**TASK DIRECTIONS**
Write every line below out again exactly, images omitted.
MATERIAL PROVIDED Start Marker
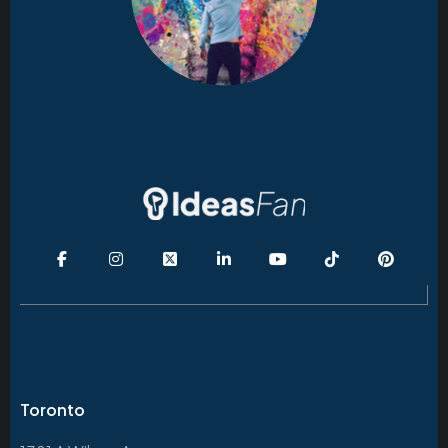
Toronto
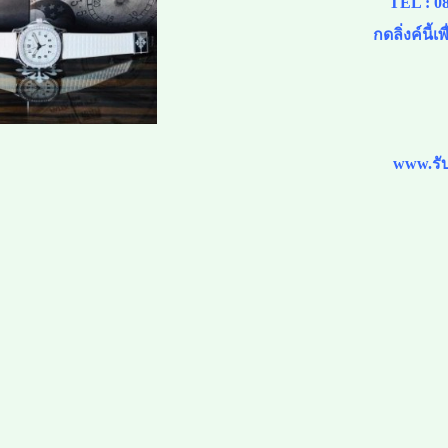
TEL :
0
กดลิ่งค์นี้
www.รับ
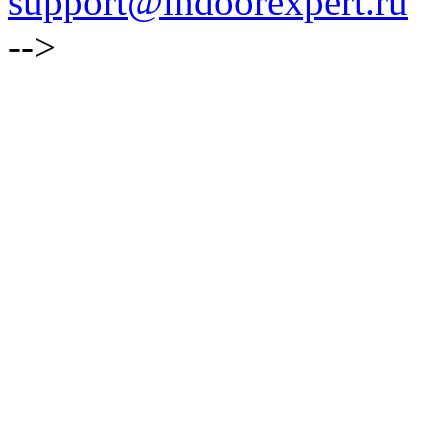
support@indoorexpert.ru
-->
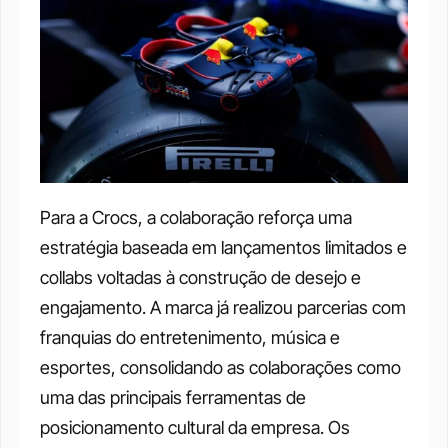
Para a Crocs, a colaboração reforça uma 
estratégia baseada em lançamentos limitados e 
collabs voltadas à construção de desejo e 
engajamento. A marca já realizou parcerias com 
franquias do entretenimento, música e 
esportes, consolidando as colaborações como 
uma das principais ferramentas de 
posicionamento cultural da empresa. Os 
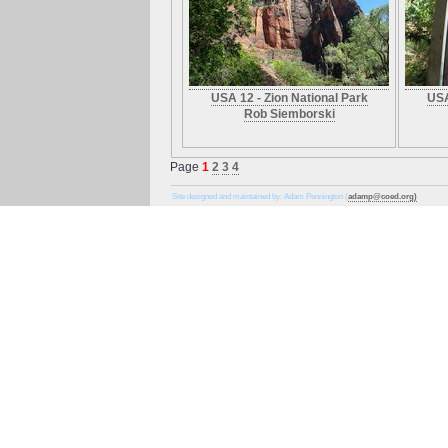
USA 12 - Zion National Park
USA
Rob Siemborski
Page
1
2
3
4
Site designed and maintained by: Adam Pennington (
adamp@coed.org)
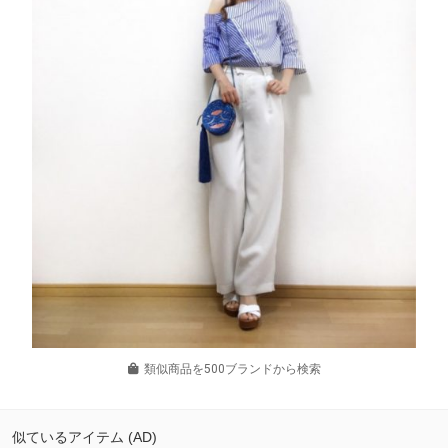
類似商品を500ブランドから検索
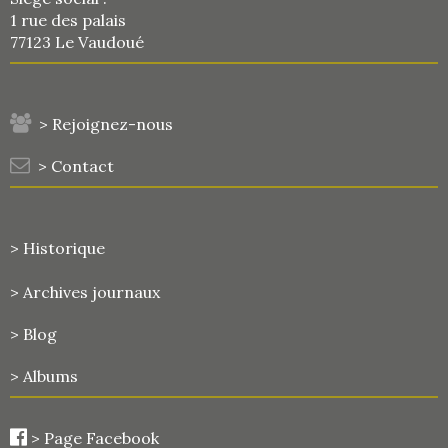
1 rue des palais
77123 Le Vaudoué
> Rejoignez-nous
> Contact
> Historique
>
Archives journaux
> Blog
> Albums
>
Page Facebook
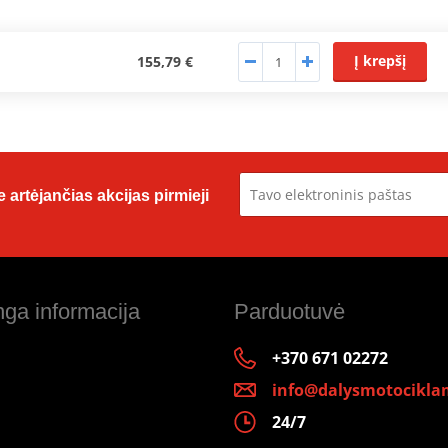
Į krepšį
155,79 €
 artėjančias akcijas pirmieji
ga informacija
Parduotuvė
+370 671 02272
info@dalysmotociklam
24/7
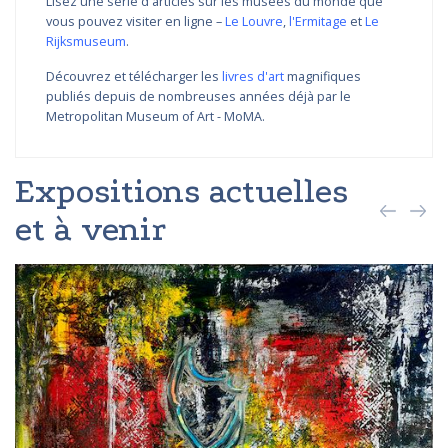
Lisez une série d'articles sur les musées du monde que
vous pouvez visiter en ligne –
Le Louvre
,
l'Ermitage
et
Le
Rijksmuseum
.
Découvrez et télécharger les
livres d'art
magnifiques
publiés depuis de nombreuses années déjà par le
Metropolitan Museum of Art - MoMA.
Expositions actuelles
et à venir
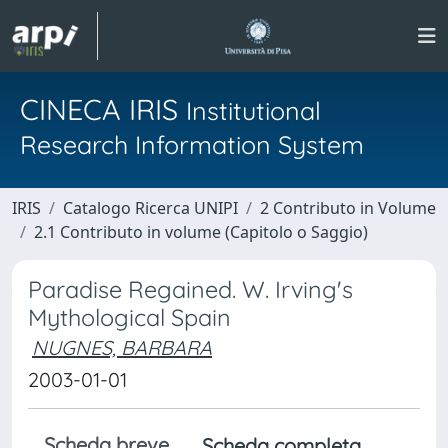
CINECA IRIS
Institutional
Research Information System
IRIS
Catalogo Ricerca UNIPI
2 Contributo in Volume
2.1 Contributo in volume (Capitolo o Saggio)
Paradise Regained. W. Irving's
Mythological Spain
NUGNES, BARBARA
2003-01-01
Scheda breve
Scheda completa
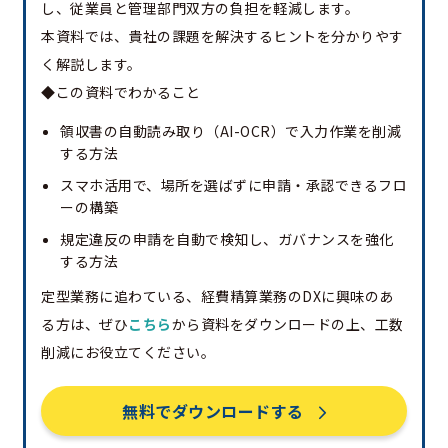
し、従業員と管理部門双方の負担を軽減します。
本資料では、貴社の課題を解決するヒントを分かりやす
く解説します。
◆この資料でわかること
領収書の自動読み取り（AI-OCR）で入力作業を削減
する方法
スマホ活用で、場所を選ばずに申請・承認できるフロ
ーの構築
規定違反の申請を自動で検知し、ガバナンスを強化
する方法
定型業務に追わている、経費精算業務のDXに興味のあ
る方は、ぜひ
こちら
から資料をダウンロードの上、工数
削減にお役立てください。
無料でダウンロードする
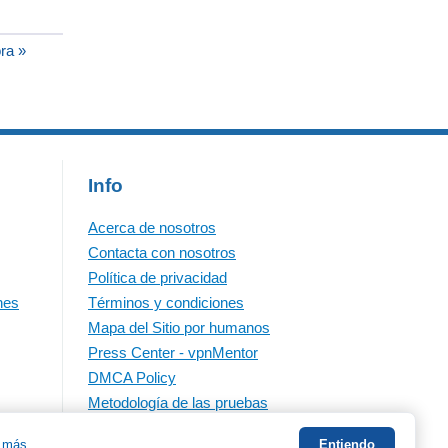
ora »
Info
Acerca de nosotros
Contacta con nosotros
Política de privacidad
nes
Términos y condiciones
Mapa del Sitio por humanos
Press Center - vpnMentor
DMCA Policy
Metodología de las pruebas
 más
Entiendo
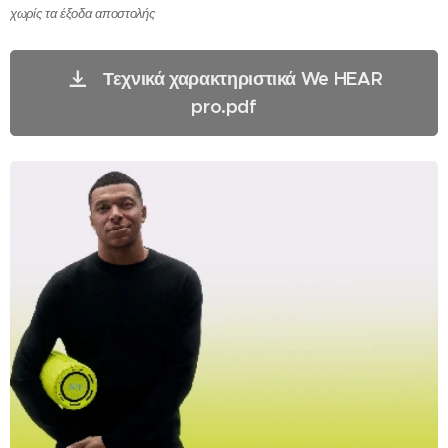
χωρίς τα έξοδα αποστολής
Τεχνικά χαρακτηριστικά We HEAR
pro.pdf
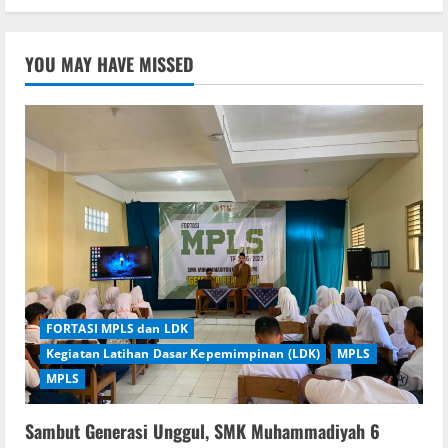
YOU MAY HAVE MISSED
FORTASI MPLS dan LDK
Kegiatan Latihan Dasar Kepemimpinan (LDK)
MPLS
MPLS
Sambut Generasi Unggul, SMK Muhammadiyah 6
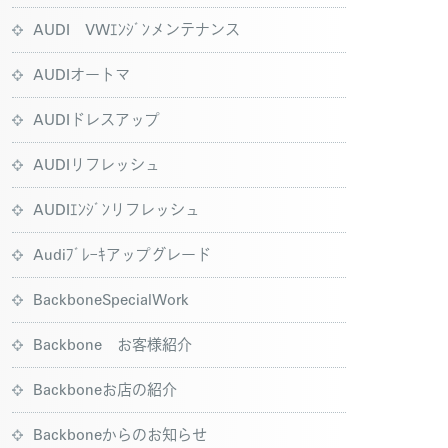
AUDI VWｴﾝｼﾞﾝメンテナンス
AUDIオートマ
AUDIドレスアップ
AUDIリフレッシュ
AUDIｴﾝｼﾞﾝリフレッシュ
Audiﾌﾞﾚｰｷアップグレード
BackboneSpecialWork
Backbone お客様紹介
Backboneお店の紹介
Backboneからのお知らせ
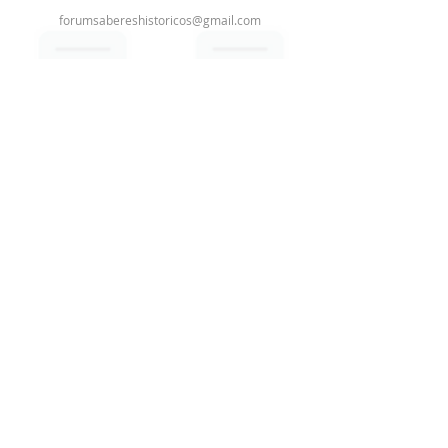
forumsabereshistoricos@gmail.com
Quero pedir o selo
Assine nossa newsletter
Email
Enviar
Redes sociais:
MATERIAL PROVIDED End Marker
**SOLVED EXERCISE**
Toronto
TEL :
0
กดลิ่งค์นี้
www.รับ
support@indoorexpert.ru
-->
Para a Crocs, a colaboração reforça uma 
estratégia baseada em lançamentos limitados e 
collabs voltadas à construção de desejo e 
engajamento. A marca já realizou parcerias com 
franquias do entretenimento, música e 
esportes, consolidando as colaborações como 
uma das principais ferramentas de 
posicionamento cultural da empresa. Os 
USA 12 - Zion National Park
USA
Rob Siemborski
Page
1
2
3
4
Site designed and maintained by: Adam Pennington (
adamp@coed.org)
類似商品を500ブランドから検索
1 rue des palais
77123 Le Vaudoué
> Rejoignez-nous
> Contact
> Historique
>
Archives journaux
> Blog
> Albums
>
Page Facebook
Į krepšį
155,79 €
 artėjančias akcijas pirmieji
ga informacija
Parduotuvė
+370 671 02272
info@dalysmotociklam
24/7
Lisez une série d'articles sur les musées du monde que
vous pouvez visiter en ligne –
Le Louvre
,
l'Ermitage
et
Le
Rijksmuseum
.
Découvrez et télécharger les
livres d'art
magnifiques
publiés depuis de nombreuses années déjà par le
Metropolitan Museum of Art - MoMA.
Expositions actuelles
et à venir
CINECA IRIS
Institutional
Research Information System
IRIS
Catalogo Ricerca UNIPI
2 Contributo in Volume
2.1 Contributo in volume (Capitolo o Saggio)
Paradise Regained. W. Irving's
Mythological Spain
NUGNES, BARBARA
2003-01-01
Scheda breve
Scheda completa
し、従業員と管理部門双方の負担を軽減します。
本資料では、貴社の課題を解決するヒントを分かりやす
く解説します。
◆この資料でわかること
領収書の自動読み取り（AI-OCR）で入力作業を削減
する方法
スマホ活用で、場所を選ばずに申請・承認できるフロ
ーの構築
規定違反の申請を自動で検知し、ガバナンスを強化
する方法
定型業務に追わている、経費精算業務のDXに興味のあ
る方は、ぜひ
こちら
から資料をダウンロードの上、工数
削減にお役立てください。
無料でダウンロードする
ora »
Info
Acerca de nosotros
Contacta con nosotros
Política de privacidad
nes
Términos y condiciones
Mapa del Sitio por humanos
Press Center - vpnMentor
DMCA Policy
Metodología de las pruebas
 más
Entiendo
χωρίς τα έξοδα αποστολής
Τεχνικά χαρακτηριστικά We HEAR
pro.pdf
YOU MAY HAVE MISSED
FORTASI MPLS dan LDK
Kegiatan Latihan Dasar Kepemimpinan (LDK)
MPLS
MPLS
Sambut Generasi Unggul, SMK Muhammadiyah 6
AUDI VWｴﾝｼﾞﾝメンテナンス
AUDIオートマ
AUDIドレスアップ
AUDIリフレッシュ
AUDIｴﾝｼﾞﾝリフレッシュ
Audiﾌﾞﾚｰｷアップグレード
BackboneSpecialWork
Backbone お客様紹介
Backboneお店の紹介
Backboneからのお知らせ
forumsabereshistoricos@gmail.com
Quero pedir o selo
Assine nossa newsletter
Email
Enviar
Redes sociais:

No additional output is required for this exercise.